进入林子几十丈时,风陡然变得大了,最前的十几名骑兵战马前蹄突然踩空,马身倾倒,马上士卒猝不及防的跌落下来,接着便是一声声的惨叫。
竟然是落入了陷马坑,坑底插着削尖的硬木,锋锐的木刺瞬间洞穿了士卒的胸腹。
“有埋伏!”后面的一名士卒厉声嘶吼。
话音未落,又有几十匹马触碰到地面绊马索,战马倒地,骑兵纷纷被掀翻在地。
紧接着,数十支箭矢从暗处射出,箭矢指向的曹军躲闪不及,纷纷中箭倒地,惨叫声此起彼伏。
不过片刻功夫,曹军就折损了百余人,林间生起了一股血腥味。
“杀!”
一声暴喝陡然炸响,赵剑手持霸王戟,从密林深处纵马冲杀而出。
他身后的四十名精锐,个个黑衣劲装,手持环首刀,眼神狠厉如狼。
赵剑戟法快如闪电,横扫之下,直接将两名曹军骑兵挑飞出去,落地时已是气绝身亡。
他的身影在乱军中快速穿梭,戟尖所至,无人能挡,所过之处,尽是残肢断臂,当真如一尊杀神降世。
“竖子猖狂!”曹昂怒喝,提枪策马冲上前去。
他的武力属二流偏上,枪法颇有章法,但在赵剑这位超一流面前,不堪一击。
赵剑见是曹军主将,大戟斜挑,戟杆重重砸在曹昂的枪尖上,震得他虎口开裂,大枪险些脱手。

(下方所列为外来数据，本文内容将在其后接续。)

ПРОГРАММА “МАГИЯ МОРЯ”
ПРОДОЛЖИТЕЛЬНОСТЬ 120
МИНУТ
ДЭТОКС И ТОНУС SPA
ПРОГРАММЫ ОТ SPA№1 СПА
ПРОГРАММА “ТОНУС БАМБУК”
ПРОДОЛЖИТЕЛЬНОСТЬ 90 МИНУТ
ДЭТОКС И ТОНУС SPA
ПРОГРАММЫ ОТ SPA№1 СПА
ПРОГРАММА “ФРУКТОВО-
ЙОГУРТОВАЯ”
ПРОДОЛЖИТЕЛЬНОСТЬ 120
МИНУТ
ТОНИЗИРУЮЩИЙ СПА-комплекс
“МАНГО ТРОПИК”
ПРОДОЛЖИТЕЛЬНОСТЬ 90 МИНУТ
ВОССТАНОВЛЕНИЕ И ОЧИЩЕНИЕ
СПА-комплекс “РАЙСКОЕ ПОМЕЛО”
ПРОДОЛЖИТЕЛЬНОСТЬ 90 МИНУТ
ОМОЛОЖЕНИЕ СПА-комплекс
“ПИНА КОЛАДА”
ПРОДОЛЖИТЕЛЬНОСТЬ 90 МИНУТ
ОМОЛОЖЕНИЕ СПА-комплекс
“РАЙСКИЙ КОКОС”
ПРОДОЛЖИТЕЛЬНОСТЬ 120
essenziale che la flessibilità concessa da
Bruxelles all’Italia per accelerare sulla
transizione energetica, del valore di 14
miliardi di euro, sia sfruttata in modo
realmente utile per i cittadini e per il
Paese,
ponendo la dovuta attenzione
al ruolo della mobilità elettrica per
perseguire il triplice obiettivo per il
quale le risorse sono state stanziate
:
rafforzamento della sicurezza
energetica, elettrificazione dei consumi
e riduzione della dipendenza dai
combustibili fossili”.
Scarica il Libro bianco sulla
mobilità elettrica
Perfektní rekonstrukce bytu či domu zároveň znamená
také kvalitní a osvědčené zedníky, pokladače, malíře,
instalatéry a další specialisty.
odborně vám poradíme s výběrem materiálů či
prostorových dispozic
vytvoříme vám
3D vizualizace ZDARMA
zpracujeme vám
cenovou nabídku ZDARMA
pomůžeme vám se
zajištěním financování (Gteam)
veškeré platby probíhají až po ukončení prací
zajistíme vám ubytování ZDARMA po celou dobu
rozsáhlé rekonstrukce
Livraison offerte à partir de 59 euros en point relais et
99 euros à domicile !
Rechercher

曹昂心头一凛,刚要勒马后退,赵剑的戟尖已如毒蛇般刺来,好在他躲的较快,戟枝堪堪擦着他的护心镜掠过,惊出他一身冷汗。
四十名精锐与曹军缠斗在一起,他们配合默契,三人一组,一人正面抵挡,两人侧面夹击,招招致命。
曹军虽人数占优,却被林间的树木枝条搅得阵脚大乱,再加上赵剑这个杀神冲阵,军心逐渐溃散。
没有多少的厮杀声,枯枝败叶被鲜血浸透。
曹昂拼死抵抗,却接连遇险,肩头被戟划开一道深可见骨的口子,鲜血染红了银甲。
他抬眼望去,自己带来的五百骑兵,此刻竟只剩不足百人,个个面带惧色,再无半分拼死厮杀之气。
“撤!”曹昂心知不敌,嘶吼着调转马头,带着残余的士卒狼狈地向林外逃窜。
赵剑没有追击,收戟,戟尖滴着血珠,他望着曹昂逃窜的背影,嘴角勾起一抹冷冽的弧度。
隆冬的日头斜斜悬在天际,薄得像一张泛黄的宣纸,洒下来的光绵软无力,连山谷里的寒风都驱散不了。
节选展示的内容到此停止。